What to do: The lines you return must be all those in the data that hold the string "branch".

Task material:
★ ★ ★

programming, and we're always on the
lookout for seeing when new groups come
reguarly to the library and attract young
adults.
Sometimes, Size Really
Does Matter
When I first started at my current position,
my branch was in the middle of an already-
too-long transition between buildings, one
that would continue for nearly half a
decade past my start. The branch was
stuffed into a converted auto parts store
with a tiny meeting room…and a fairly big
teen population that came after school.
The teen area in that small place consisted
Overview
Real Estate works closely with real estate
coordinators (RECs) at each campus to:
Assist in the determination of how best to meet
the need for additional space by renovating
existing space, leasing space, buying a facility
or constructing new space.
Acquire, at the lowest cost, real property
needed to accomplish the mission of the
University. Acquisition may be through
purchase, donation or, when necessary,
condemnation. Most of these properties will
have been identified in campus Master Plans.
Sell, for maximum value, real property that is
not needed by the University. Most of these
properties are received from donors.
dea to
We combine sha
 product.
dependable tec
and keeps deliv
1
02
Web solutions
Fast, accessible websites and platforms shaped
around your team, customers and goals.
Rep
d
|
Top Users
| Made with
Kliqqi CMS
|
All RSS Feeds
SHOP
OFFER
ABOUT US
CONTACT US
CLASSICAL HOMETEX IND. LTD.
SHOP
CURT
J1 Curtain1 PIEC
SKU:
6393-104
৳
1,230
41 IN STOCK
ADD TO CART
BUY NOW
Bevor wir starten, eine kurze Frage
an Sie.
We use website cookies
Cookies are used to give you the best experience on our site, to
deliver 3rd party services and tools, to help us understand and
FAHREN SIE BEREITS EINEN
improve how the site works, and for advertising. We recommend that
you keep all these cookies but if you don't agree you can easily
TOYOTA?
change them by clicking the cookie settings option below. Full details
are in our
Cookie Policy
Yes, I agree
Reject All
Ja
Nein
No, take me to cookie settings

★ ★ ★

Exercise output:
my branch was in the middle of an already-
decade past my start. The branch was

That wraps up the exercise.